My father’s method is simple, though not at all obvious by just looking at the pineapple.
How to Properly Cut a Pineapple
First you off the green spiky top. Then carefully cut the skin off the sides, as close to the edge of the pineapple as you can. The sweetest and juiciest parts of the pineapple were usually right at the very edge.
Cutting close to the edge exposes a bunch of brown, scraggly dots, called eyes, that need to be removed. You can’t eat them, they’re too prickly.
If you looked carefully you can tell that the eyes line up in a spiral. My father carefully cuts away at the eyes, making V-shaped trenches as he rotates around the pineapple to remove them.
When the pineapple is all ready to go, you can slice it in rounds or make lengthwise cuts to make spears or chunks.
How to Tell a Pineapple Is Ripe
The best way to tell that a pineapple is ripe is to pick it up and smell it from the bottom. If it smells like sweet, fresh pineapple juice, it’s ripe.
If it doesn’t smell of pineapple, it isn’t ripe. If it smells fermented, it’s over-ripe.
A ripe pineapple should be firm, not soft, and the leaves should look fresh, not dried out. The pineapple can be green, golden, or a mix, it doesn’t matter. What matters is the smell.

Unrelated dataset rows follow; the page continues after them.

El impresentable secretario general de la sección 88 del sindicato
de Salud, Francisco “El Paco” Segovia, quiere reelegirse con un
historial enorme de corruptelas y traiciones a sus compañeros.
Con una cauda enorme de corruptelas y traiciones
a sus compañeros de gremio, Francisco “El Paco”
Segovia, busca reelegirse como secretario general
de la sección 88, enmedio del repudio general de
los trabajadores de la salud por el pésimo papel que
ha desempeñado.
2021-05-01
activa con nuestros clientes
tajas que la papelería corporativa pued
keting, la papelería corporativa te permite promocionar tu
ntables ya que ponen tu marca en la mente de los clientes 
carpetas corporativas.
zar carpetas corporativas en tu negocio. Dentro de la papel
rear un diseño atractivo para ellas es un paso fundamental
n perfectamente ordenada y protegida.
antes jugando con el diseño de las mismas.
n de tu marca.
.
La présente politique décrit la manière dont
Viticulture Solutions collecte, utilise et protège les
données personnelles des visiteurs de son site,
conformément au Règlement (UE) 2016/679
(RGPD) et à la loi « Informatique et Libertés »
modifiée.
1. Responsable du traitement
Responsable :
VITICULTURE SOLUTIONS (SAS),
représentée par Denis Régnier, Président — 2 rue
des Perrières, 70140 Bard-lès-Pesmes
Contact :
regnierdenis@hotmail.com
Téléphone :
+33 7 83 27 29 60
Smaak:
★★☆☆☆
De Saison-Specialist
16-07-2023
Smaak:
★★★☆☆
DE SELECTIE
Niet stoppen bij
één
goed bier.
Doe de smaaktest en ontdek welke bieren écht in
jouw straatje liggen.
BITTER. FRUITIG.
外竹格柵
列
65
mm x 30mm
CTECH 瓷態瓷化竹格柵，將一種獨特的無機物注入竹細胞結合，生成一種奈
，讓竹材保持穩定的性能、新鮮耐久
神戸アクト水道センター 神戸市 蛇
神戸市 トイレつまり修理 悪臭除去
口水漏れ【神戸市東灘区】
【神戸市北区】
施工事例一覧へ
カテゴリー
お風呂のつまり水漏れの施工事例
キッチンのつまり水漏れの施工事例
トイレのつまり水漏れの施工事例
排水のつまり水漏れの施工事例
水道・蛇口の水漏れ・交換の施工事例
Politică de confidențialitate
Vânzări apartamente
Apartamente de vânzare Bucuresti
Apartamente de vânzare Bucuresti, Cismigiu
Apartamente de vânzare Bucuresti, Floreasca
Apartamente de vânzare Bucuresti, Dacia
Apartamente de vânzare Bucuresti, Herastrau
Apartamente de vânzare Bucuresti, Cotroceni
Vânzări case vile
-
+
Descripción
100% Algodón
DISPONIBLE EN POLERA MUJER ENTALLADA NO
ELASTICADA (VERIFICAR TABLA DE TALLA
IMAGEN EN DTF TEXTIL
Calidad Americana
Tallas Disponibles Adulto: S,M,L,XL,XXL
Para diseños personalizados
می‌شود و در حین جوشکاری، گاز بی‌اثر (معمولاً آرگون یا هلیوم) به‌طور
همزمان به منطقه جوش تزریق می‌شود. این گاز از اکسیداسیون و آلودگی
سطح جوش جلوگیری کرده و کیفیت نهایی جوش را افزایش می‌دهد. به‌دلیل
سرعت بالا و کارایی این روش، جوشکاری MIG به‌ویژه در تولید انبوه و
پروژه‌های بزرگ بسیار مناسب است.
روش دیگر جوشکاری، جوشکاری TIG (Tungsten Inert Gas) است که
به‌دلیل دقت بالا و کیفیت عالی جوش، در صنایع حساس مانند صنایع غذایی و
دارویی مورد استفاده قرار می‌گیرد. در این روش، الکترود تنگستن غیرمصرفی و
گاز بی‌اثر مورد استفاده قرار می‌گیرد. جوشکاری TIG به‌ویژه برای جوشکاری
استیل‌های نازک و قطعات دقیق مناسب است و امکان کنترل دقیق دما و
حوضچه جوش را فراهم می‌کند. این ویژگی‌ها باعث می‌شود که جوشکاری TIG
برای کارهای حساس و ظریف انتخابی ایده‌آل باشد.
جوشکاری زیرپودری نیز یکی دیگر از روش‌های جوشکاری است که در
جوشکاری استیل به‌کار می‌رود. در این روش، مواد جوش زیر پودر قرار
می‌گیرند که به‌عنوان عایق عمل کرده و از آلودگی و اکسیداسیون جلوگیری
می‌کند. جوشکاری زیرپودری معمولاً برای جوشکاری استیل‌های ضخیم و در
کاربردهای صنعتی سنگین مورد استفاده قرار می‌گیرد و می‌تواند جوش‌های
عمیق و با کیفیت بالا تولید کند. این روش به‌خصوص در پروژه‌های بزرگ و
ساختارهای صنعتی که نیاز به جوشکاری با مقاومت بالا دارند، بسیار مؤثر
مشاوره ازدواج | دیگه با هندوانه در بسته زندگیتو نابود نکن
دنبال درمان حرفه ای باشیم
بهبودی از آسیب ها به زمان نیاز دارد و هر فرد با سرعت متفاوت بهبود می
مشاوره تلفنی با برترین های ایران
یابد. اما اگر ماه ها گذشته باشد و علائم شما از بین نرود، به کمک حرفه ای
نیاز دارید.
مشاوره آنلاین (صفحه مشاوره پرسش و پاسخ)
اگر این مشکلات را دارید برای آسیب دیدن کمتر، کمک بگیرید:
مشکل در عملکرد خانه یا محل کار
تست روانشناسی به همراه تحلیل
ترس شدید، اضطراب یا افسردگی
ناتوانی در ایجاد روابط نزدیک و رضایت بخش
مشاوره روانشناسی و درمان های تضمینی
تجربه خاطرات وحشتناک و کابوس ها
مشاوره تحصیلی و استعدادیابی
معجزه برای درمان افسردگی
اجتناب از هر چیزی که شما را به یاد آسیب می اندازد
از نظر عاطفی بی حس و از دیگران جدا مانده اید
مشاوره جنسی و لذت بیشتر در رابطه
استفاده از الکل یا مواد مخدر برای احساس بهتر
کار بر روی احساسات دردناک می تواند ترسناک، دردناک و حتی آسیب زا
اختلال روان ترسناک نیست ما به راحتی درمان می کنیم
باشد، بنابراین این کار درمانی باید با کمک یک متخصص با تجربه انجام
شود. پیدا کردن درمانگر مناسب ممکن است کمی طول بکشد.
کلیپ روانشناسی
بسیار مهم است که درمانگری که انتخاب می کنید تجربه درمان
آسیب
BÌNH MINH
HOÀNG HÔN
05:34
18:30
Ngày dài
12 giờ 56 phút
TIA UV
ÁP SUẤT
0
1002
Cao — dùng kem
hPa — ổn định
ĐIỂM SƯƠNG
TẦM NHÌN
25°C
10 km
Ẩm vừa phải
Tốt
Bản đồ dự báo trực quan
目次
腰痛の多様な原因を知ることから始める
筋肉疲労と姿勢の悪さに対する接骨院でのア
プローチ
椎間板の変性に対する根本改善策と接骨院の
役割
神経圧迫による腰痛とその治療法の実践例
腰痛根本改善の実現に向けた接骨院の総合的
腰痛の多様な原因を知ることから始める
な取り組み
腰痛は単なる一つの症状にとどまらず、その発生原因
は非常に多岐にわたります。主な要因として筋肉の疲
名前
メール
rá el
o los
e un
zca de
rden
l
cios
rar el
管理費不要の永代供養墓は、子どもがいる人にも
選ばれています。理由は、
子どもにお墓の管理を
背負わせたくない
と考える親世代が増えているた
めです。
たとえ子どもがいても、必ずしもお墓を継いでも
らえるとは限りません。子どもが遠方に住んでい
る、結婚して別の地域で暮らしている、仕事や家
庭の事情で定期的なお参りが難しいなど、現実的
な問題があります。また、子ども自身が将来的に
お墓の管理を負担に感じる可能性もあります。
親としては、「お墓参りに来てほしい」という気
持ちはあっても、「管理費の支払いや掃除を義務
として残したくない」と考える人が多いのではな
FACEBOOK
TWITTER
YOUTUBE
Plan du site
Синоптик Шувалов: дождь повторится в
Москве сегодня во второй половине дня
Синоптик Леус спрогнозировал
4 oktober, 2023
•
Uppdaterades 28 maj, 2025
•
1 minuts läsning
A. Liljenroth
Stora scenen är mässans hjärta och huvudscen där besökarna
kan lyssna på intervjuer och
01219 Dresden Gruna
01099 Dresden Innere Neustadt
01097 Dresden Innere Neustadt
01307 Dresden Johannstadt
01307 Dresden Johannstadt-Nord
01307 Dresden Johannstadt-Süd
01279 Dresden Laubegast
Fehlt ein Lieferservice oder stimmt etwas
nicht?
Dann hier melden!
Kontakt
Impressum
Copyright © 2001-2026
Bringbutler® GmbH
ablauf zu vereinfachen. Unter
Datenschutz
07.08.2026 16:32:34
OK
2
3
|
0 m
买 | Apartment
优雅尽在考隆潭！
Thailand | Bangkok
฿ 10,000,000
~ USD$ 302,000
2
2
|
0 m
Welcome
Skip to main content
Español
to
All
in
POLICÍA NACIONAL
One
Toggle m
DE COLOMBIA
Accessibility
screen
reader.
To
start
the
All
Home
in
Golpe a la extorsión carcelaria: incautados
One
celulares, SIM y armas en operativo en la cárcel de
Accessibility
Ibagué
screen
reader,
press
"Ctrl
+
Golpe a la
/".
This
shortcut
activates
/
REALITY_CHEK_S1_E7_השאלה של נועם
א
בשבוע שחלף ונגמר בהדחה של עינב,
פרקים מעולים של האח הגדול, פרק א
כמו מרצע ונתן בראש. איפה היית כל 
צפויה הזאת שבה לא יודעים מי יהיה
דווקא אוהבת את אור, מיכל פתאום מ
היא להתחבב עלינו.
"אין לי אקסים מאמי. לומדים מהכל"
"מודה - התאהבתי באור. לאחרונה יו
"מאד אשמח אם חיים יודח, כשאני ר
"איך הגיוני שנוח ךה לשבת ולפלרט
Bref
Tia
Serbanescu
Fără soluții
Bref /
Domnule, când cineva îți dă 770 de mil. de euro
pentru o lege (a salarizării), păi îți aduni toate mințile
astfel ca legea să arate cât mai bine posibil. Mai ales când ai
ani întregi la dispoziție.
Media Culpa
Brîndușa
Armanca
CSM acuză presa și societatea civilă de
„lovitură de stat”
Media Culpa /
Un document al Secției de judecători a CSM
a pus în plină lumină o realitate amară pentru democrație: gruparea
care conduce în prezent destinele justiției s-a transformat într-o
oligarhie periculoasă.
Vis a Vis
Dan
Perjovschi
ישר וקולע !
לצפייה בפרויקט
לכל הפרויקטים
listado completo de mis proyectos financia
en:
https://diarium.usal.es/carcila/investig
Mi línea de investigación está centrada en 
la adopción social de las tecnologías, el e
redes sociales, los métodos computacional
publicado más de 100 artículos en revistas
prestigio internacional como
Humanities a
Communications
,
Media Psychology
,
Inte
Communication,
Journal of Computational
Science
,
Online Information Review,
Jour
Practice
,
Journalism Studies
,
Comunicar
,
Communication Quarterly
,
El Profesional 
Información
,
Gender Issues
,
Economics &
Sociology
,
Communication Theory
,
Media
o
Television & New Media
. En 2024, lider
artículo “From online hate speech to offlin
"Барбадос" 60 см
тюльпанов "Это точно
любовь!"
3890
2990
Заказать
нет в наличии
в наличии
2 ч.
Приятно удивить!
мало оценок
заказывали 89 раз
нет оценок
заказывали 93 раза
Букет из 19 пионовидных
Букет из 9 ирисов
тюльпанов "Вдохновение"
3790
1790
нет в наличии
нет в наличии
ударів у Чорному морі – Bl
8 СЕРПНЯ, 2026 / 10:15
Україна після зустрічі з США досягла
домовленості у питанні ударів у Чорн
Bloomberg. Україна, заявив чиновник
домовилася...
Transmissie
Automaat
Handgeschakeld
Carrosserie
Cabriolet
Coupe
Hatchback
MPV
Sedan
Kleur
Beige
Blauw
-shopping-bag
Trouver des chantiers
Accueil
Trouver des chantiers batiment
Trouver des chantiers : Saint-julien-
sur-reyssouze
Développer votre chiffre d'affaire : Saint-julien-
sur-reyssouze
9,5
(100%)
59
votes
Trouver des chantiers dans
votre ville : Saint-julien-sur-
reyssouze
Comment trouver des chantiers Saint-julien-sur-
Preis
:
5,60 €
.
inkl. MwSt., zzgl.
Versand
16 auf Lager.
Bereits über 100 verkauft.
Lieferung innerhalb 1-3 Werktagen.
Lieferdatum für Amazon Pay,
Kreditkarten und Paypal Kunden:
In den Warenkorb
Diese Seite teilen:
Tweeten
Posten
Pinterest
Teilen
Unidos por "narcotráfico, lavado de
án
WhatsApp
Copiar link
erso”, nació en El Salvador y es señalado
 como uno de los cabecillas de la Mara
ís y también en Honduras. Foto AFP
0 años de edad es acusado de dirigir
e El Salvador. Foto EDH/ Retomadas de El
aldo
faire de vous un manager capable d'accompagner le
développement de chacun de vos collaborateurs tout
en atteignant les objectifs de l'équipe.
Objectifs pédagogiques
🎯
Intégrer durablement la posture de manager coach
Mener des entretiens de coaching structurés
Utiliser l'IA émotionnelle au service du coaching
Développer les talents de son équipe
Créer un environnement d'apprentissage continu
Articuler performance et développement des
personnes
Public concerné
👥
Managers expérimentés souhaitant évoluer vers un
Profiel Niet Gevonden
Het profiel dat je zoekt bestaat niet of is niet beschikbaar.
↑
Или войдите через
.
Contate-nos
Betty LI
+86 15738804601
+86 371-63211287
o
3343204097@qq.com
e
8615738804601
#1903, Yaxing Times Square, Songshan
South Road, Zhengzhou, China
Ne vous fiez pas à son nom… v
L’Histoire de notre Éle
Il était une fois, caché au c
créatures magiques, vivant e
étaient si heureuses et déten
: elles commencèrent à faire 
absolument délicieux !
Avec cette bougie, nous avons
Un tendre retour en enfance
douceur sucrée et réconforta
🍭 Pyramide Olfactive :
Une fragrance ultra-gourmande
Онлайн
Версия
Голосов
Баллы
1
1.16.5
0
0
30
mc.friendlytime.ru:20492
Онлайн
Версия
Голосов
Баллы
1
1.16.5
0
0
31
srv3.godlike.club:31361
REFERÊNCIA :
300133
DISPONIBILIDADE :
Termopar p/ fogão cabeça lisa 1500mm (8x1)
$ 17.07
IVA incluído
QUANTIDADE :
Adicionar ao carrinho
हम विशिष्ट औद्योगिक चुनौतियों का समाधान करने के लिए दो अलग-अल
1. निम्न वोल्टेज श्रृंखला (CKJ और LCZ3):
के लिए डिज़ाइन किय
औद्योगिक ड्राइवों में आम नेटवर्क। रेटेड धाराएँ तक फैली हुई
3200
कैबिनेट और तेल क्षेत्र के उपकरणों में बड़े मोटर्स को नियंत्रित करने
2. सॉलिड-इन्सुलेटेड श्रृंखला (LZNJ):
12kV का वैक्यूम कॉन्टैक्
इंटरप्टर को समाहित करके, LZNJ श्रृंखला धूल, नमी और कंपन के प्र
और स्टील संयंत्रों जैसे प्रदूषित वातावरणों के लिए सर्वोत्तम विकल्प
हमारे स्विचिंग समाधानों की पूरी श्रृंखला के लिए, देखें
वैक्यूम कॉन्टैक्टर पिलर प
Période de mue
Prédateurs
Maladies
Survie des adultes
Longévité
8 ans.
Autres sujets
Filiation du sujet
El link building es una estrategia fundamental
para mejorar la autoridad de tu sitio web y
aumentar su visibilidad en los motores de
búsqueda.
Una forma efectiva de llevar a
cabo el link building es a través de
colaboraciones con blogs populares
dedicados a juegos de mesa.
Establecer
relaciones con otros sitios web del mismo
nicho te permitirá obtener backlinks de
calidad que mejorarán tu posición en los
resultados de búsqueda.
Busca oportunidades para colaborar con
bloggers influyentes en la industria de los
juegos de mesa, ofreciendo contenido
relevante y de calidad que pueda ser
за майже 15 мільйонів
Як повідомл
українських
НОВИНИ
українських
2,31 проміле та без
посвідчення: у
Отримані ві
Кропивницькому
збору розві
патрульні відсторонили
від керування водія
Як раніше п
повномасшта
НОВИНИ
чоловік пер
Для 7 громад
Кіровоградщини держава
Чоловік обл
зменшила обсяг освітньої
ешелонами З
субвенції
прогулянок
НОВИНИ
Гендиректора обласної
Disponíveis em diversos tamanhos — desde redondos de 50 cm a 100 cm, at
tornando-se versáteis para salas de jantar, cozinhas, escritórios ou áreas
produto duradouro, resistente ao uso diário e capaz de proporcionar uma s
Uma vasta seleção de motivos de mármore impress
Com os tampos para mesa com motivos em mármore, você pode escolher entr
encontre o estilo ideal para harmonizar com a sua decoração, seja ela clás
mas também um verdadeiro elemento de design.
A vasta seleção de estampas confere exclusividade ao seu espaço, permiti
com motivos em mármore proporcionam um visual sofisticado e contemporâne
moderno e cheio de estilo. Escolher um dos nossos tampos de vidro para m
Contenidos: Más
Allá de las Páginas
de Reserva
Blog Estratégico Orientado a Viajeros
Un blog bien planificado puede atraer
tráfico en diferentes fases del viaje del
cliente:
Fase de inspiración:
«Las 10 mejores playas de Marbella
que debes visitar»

Contrary to a common misperception, pineapples do not continue to ripen once picked. They will get more golden, and more soft, but the sugars will not continue to develop after they’re picked. (See Hawaiian Crown and Dole articles on this.)
Pineapples should be eaten soon after they’re bought. If you need to store them, store them in the refrigerator; they’ll keep longer.
Pineapple Rounds Are a Terrific Treat for Kids
My father would slice the pineapple in rounds, giving each of us forks to spear our own round in the tough center.
It’s a pineapple pop!.
Then we would run outside, holding the pineapple round on our fork, and eat that pineapple ring all around the sweet juicy edges (taking our drippy mess outside).
If all the rounds were accounted for (there were six of us kids), and we were still desperate for more pineapple, we would nibble on the tough core until everything was eaten.
These days most people (sometimes me included) don’t bother with the spiral cuts, they just make deeper cuts initially to cut off the pineapple skin and the eyes together.
If you are rushed for time you can easily do that. But the far edges are the best part, especially if the pineapple is still a little green.
So here’s my dad’s way of cutting a pineapple, if you want to take a couple extra minutes to extract more of the juicy bits.
Watch This Pineapple Cutting Technique Recipe
4 cups of pineapple
- One ripe pineapple
Slice off the top
Place the pineapple on its side on a cutting board. With a sharp chef’s knife, slice off the top green crown and about a half inch of the top of the pineapple.
Stand the pineapple upright on the cutting board.
Cut away the outer peel
Use a sharp knife to carefully cut away the outer peel, from top to bottom, following the contours of the pineapple.
Do not cut so deep as to cut away the eyes. The outer edge of the pineapple has the sweetest flesh, so you want to retain that if you can.
Cut off the bottom half inch or so of the pineapple.
Make diagonal cuts to carve out the pineapple eyes
Now you have a pineapple dotted with eyes which must be removed. You can use a small paring knife to carefully carve out each one, but there is an easier way.
Notice that the eyes all line up on a diagonal! Make a diagonal cut across the side of the pineapple, like a V-shaped trench, and more easily cut out all of the eyes that are on that diagonal.
Continue to work your way around the pineapple. You do waste a little bit of good pineapple this way, but not much, and it is a lot faster than trying to carefully cut out each eye.
Make the final cuts
Now the pineapple is ready to cut further. There are several ways to make the final cuts of the pineapple, depending how you are serving it.
If you want rounds, just lay the pineapple on its side and cut it into 3/4 inch rounds.